● How to complete this task
What you return must be exactly the lines from the beginning of the material through the line containing "Komentar Terbaru", both included, and no pictures.

● Entries provided
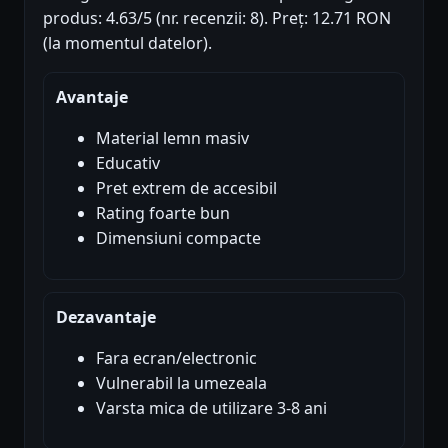
produs: 4.63/5 (nr. recenzii: 8). Preț: 12.71 RON
(la momentul datelor).
Avantaje
Material lemn masiv
Educativ
Pret extrem de accesibil
Rating foarte bun
Dimensiuni compacte
Dezavantaje
Fara ecran/electronic
Vulnerabil la umezeala
Varsta mica de utilizare 3-8 ani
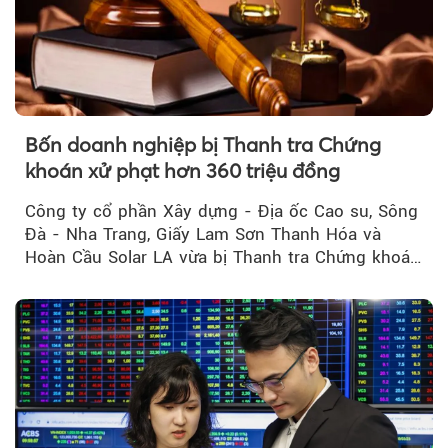
Bốn doanh nghiệp bị Thanh tra Chứng
khoán xử phạt hơn 360 triệu đồng
Công ty cổ phần Xây dựng - Địa ốc Cao su, Sông
Đà - Nha Trang, Giấy Lam Sơn Thanh Hóa và
Hoàn Cầu Solar LA vừa bị Thanh tra Chứng khoán
Nhà nước xử phạt tổng cộng hơn 362 triệu đồng
do vi phạm quy định về công bố thông tin trên
thị trường chứng khoán.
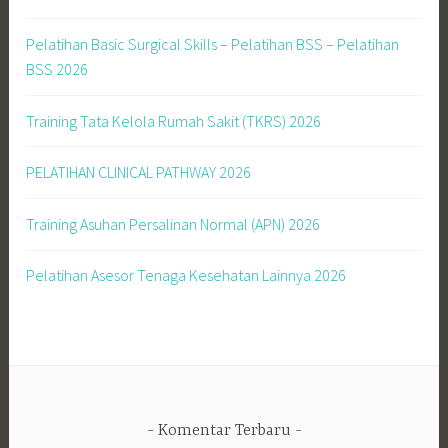
Pelatihan Basic Surgical Skills – Pelatihan BSS – Pelatihan
BSS 2026
Training Tata Kelola Rumah Sakit (TKRS) 2026
PELATIHAN CLINICAL PATHWAY 2026
Training Asuhan Persalinan Normal (APN) 2026
Pelatihan Asesor Tenaga Kesehatan Lainnya 2026
Komentar Terbaru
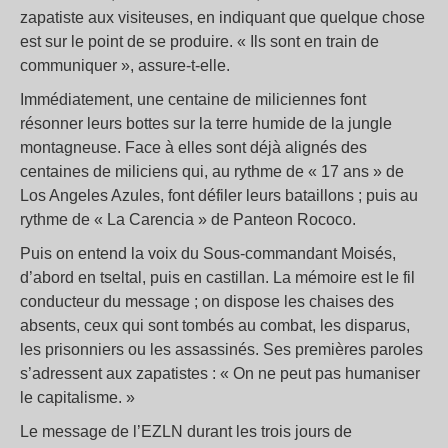
zapatiste aux visiteuses, en indiquant que quelque chose
est sur le point de se produire. « Ils sont en train de
communiquer », assure-t-elle.
Immédiatement, une centaine de miliciennes font
résonner leurs bottes sur la terre humide de la jungle
montagneuse. Face à elles sont déjà alignés des
centaines de miliciens qui, au rythme de « 17 ans » de
Los Angeles Azules, font défiler leurs bataillons ; puis au
rythme de « La Carencia » de Panteon Rococo.
Puis on entend la voix du Sous-commandant Moisés,
d’abord en tseltal, puis en castillan. La mémoire est le fil
conducteur du message ; on dispose les chaises des
absents, ceux qui sont tombés au combat, les disparus,
les prisonniers ou les assassinés. Ses premières paroles
s’adressent aux zapatistes : « On ne peut pas humaniser
le capitalisme. »
Le message de l’EZLN durant les trois jours de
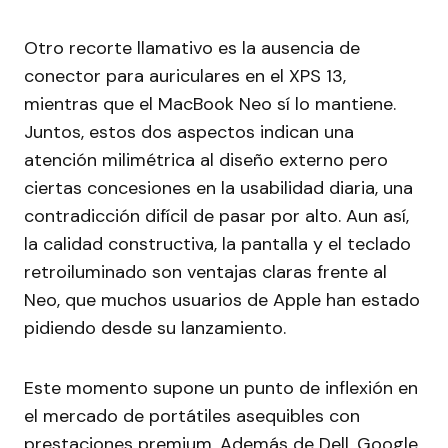
Otro recorte llamativo es la ausencia de
conector para auriculares en el XPS 13,
mientras que el MacBook Neo sí lo mantiene.
Juntos, estos dos aspectos indican una
atención milimétrica al diseño externo pero
ciertas concesiones en la usabilidad diaria, una
contradicción difícil de pasar por alto. Aun así,
la calidad constructiva, la pantalla y el teclado
retroiluminado son ventajas claras frente al
Neo, que muchos usuarios de Apple han estado
pidiendo desde su lanzamiento.
Este momento supone un punto de inflexión en
el mercado de portátiles asequibles con
prestaciones premium. Además de Dell, Google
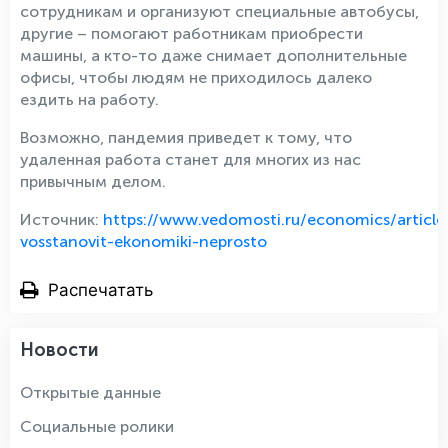
сотрудникам и организуют специальные автобусы,
другие – помогают работникам приобрести
машины, а кто-то даже снимает дополнительные
офисы, чтобы людям не приходилось далеко
ездить на работу.
Возможно, пандемия приведет к тому, что
удаленная работа станет для многих из нас
привычным делом.
Источник:
https://www.vedomosti.ru/economics/artic
vosstanovit-ekonomiki-neprosto
Распечатать
Новости
Открытые данные
Социальные ролики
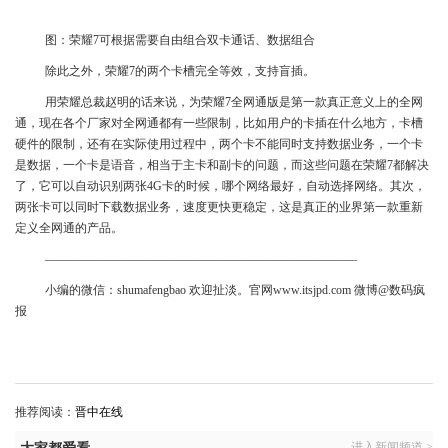
图：荣耀7可根据需要自由组合双卡通话、数据组合
除此之外，荣耀7的两个卡槽完全等效，支持盲插。
用荣耀总裁赵明的话来说，为荣耀7全网通版是第一款真正意义上的全网
通，现在各个厂家对全网通都有一些限制，比如用户的卡插在什么地方，卡槽
硬件的限制，还有在实际使用过程中，两个卡不能同时支持数据业务，一个卡
是数据，一个卡是语音，相当于主卡和副卡的问题，而这些问题在荣耀7都解决
了，它可以自动识别两张4G卡的时候，哪个网络最好，自动选择网络。其次，
两张卡可以同时下载数据业务，速度更快更稳定，这是真正的业界第一款重新
定义全网通的产品。
——————————————————————————
小编的微信：shumafengbao 欢迎扯淡。官网www.itsjpd.com 微博@数码疯
报
推荐阅读：
晋中在线
进入新闻频道 >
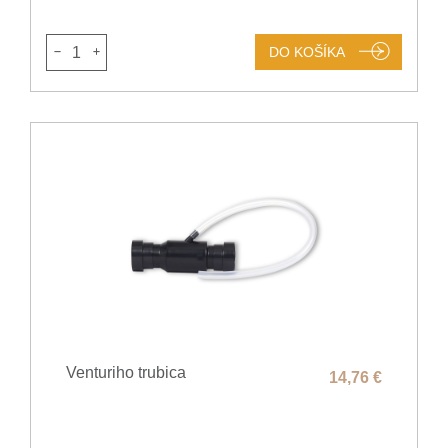
1
DO KOŠÍKA
Venturiho trubica
14,76 €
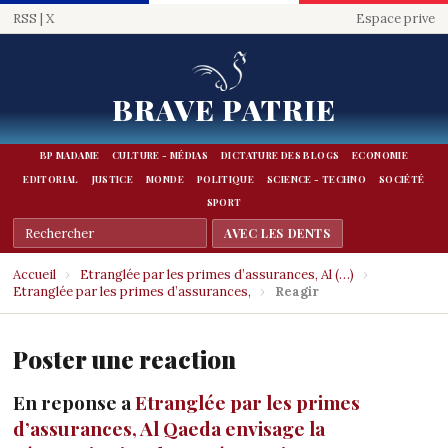
RSS
|
X
Espace prive
BRAVE PATRIE
BP MADAME
CULTURE - MÉDIAS
DICTATURE DES BLOGS
ECONOMIE
EDITORIAL
JUSTICE
MONDE
POLITIQUE
SCIENCE - TECHNO
SOCIÉTÉ
SPORT
Accueil
›
Etranglée par les primes d’assurances, Al (…)
›
Etranglée par les primes d’assurances,
›
Reagir
Poster une reaction
En reponse a
Etranglée par les primes
d’assurances, Al Qaeda envisage la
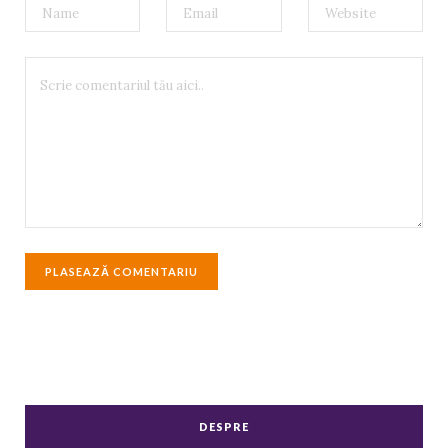
DESPRE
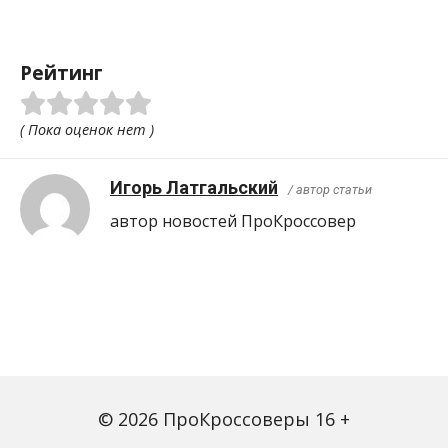
Рейтинг
( Пока оценок нет )
Игорь Латгальский
/ автор статьи
автор новостей ПроКроcсовер
© 2026 ПроКроссоверы 16 +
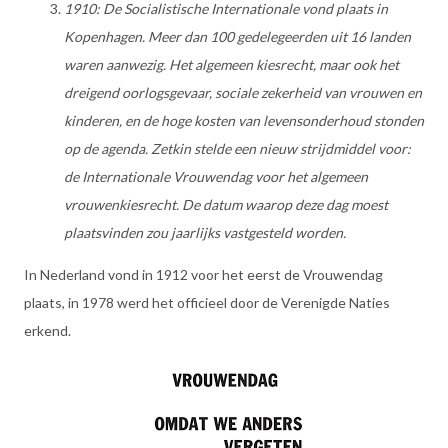
1910: De Socialistische Internationale vond plaats in
Kopenhagen. Meer dan 100 gedelegeerden uit 16 landen
waren aanwezig. Het algemeen kiesrecht, maar ook het
dreigend oorlogsgevaar, sociale zekerheid van vrouwen en
kinderen, en de hoge kosten van levensonderhoud stonden
op de agenda. Zetkin stelde een nieuw strijdmiddel voor:
de Internationale Vrouwendag voor het algemeen
vrouwenkiesrecht. De datum waarop deze dag moest
plaatsvinden zou jaarlijks vastgesteld worden.
In Nederland vond in 1912 voor het eerst de Vrouwendag
plaats, in 1978 werd het officieel door de Verenigde Naties
erkend.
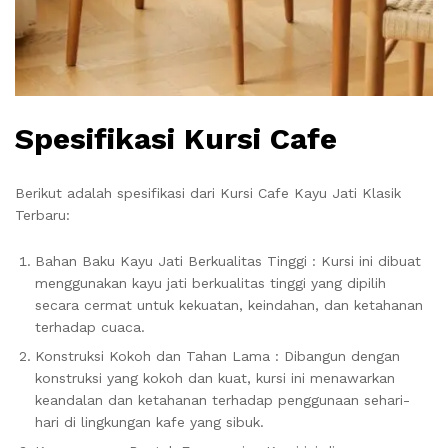
Spesifikasi Kursi Cafe
Berikut adalah spesifikasi dari Kursi Cafe Kayu Jati Klasik
Terbaru:
Bahan Baku Kayu Jati Berkualitas Tinggi : Kursi ini dibuat
menggunakan kayu jati berkualitas tinggi yang dipilih
secara cermat untuk kekuatan, keindahan, dan ketahanan
terhadap cuaca.
Konstruksi Kokoh dan Tahan Lama : Dibangun dengan
konstruksi yang kokoh dan kuat, kursi ini menawarkan
keandalan dan ketahanan terhadap penggunaan sehari-
hari di lingkungan kafe yang sibuk.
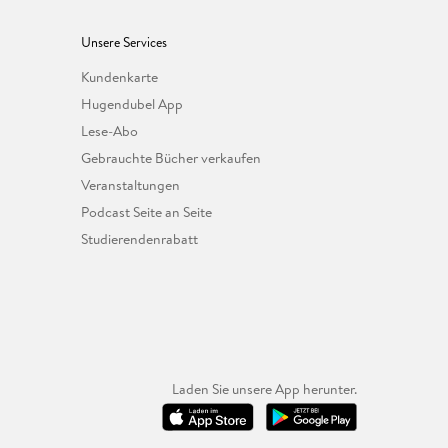
Unsere Services
Kundenkarte
Hugendubel App
Lese-Abo
Gebrauchte Bücher verkaufen
Veranstaltungen
Podcast Seite an Seite
Studierendenrabatt
Laden Sie unsere App herunter.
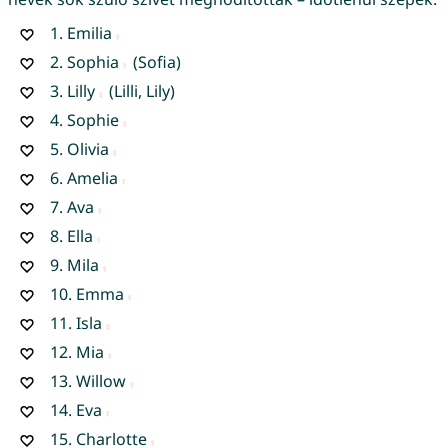
1.
Emilia
2.
Sophia
(Sofia)
3.
Lilly
(Lilli, Lily)
4.
Sophie
5.
Olivia
6.
Amelia
7.
Ava
8.
Ella
9.
Mila
10.
Emma
11.
Isla
12.
Mia
13.
Willow
14.
Eva
15.
Charlotte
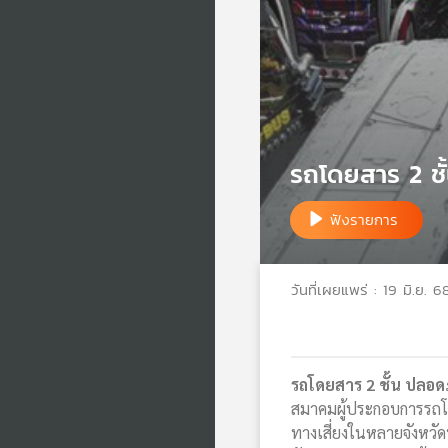
รถโดยสาร 2 ชั้
ฟังรายการ
วันที่เผยแพร่ : 19 มิ.ย. 6
รถโดยสาร 2 ชั้น ปลอดภ
สมาคมผู้ประกอบการรถโดย
ทางเสี่ยงในหลายจังหวัด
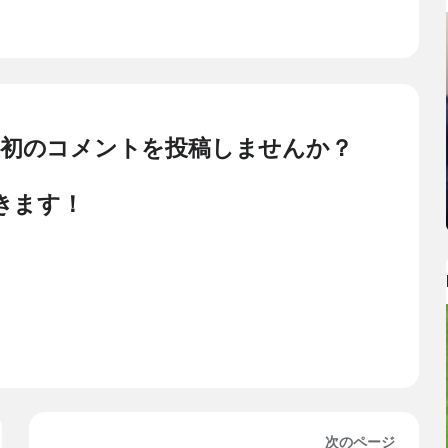
最初のコメントを投稿しませんか？
きます！
次のページ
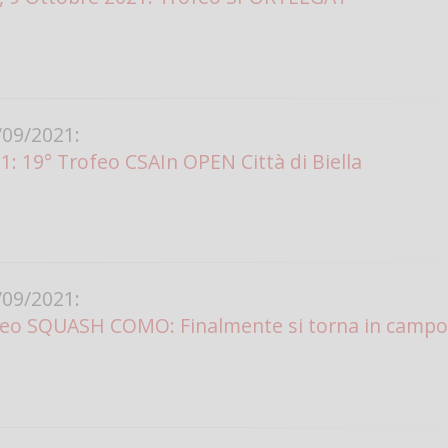
09/2021:
1: 19° Trofeo CSAIn OPEN Città di Biella
09/2021:
ofeo SQUASH COMO: Finalmente si torna in campo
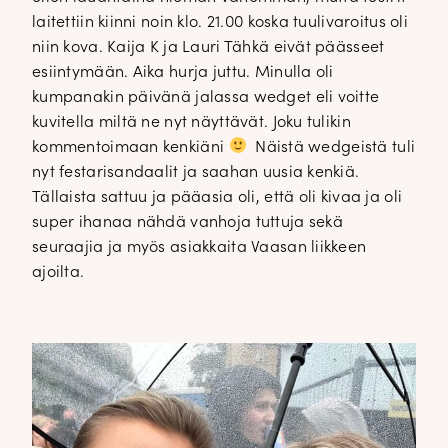
laitettiin kiinni noin klo. 21.00 koska tuulivaroitus oli
niin kova. Kaija K ja Lauri Tähkä eivät päässeet
esiintymään. Aika hurja juttu. Minulla oli
kumpanakin päivänä jalassa wedget eli voitte
kuvitella miltä ne nyt näyttävät. Joku tulikin
kommentoimaan kenkiäni
Näistä wedgeistä tuli
nyt festarisandaalit ja saahan uusia kenkiä.
Tällaista sattuu ja pääasia oli, että oli kivaa ja oli
super ihanaa nähdä vanhoja tuttuja sekä
seuraajia ja myös asiakkaita Vaasan liikkeen
ajoilta.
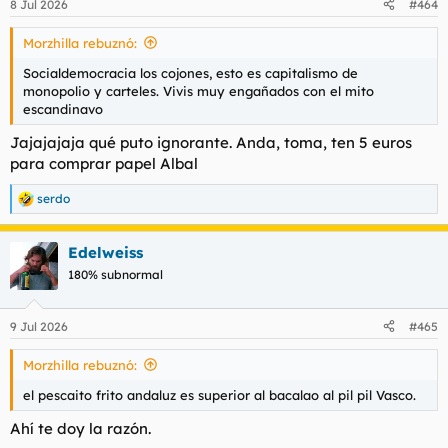
8 Jul 2026
#464
e
s
Morzhilla rebuznó:
:
Socialdemocracia los cojones, esto es capitalismo de
monopolio y carteles. Vivis muy engañados con el mito
escandinavo
Jajajajaja qué puto ignorante. Anda, toma, ten 5 euros
para comprar papel Albal
serdo
R
e
a
Edelweiss
c
c
180% subnormal
i
o
n
9 Jul 2026
#465
e
s
Morzhilla rebuznó:
:
el pescaito frito andaluz es superior al bacalao al pil pil Vasco.
Ahí te doy la razón.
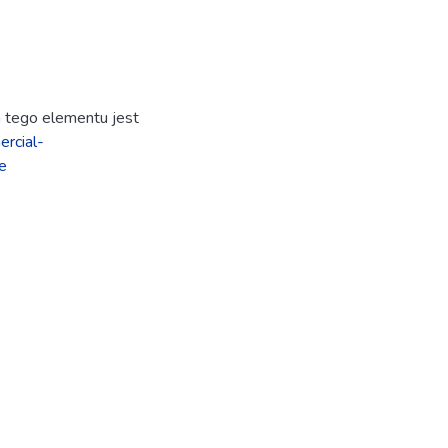
ja tego elementu jest
rcial-
e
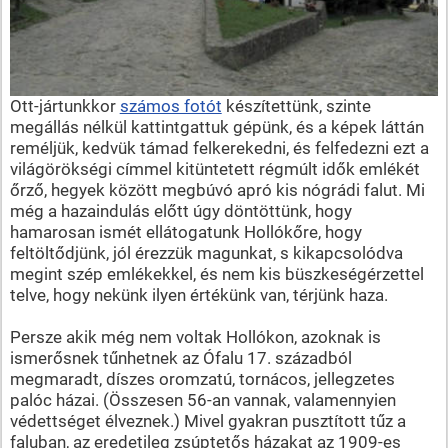
Ott-jártunkkor
számos fotót
készítettünk, szinte
megállás nélkül kattintgattuk gépünk, és a képek láttán
reméljük, kedvük támad felkerekedni, és felfedezni ezt a
világörökségi címmel kitüntetett régmúlt idők emlékét
őrző, hegyek között megbúvó apró kis nógrádi falut. Mi
még a hazaindulás előtt úgy döntöttünk, hogy
hamarosan ismét ellátogatunk Hollókőre, hogy
feltöltődjünk, jól érezzük magunkat, s kikapcsolódva
megint szép emlékekkel, és nem kis büszkeségérzettel
telve, hogy nekünk ilyen értékünk van, térjünk haza.
Persze akik még nem voltak Hollókon, azoknak is
ismerősnek tűnhetnek az Ófalu 17. századból
megmaradt, díszes oromzatú, tornácos, jellegzetes
palóc házai. (Összesen 56-an vannak, valamennyien
védettséget élveznek.) Mivel gyakran pusztított tűz a
faluban, az eredetileg zsúptetős házakat az 1909-es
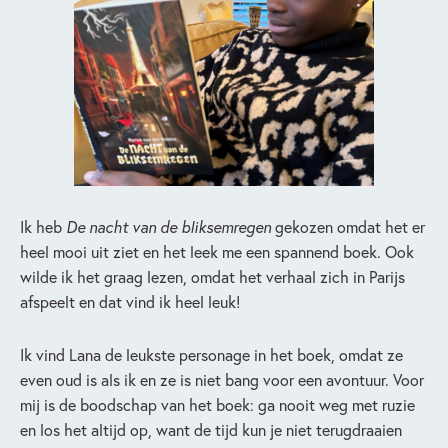
Ik heb
De nacht van de bliksemregen
gekozen omdat het er
heel mooi uit ziet en het leek me een spannend boek. Ook
wilde ik het graag lezen, omdat het verhaal zich in Parijs
afspeelt en dat vind ik heel leuk!
Ik vind Lana de leukste personage in het boek, omdat ze
even oud is als ik en ze is niet bang voor een avontuur. Voor
mij is de boodschap van het boek: ga nooit weg met ruzie
en los het altijd op, want de tijd kun je niet terugdraaien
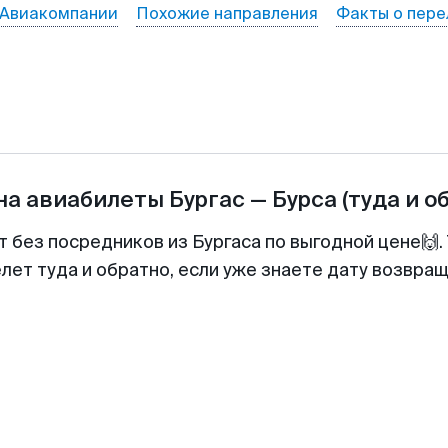
Авиакомпании
Похожие направления
Факты о пере
на авиабилеты
Бургас
—
Бурса
(туда и о
т без посредников из Бургаса по выгодной цене🙌
лет туда и обратно, если уже знаете дату возвра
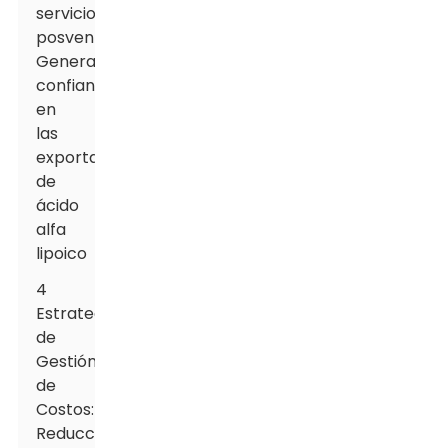
servicio
posventa:
Generando
confianza
en
las
exportaciones
de
ácido
alfa
lipoico
4
Estrategias
de
Gestión
de
Costos:
Reducción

● Task solution
produs: 4.63/5 (nr. recenzii: 8). Preț: 12.71 RON
(la momentul datelor).
Avantaje
Material lemn masiv
Educativ
Pret extrem de accesibil
Rating foarte bun
Dimensiuni compacte
Dezavantaje
Fara ecran/electronic
Vulnerabil la umezeala
Varsta mica de utilizare 3-8 ani
Bốn doanh nghiệp bị Thanh tra Chứng
khoán xử phạt hơn 360 triệu đồng
Công ty cổ phần Xây dựng - Địa ốc Cao su, Sông
Đà - Nha Trang, Giấy Lam Sơn Thanh Hóa và
Hoàn Cầu Solar LA vừa bị Thanh tra Chứng khoán
Nhà nước xử phạt tổng cộng hơn 362 triệu đồng
do vi phạm quy định về công bố thông tin trên
thị trường chứng khoán.
Pelatihan Basic Surgical Skills – Pelatihan BSS – Pelatihan
BSS 2026
Training Tata Kelola Rumah Sakit (TKRS) 2026
PELATIHAN CLINICAL PATHWAY 2026
Training Asuhan Persalinan Normal (APN) 2026
Pelatihan Asesor Tenaga Kesehatan Lainnya 2026
Komentar Terbaru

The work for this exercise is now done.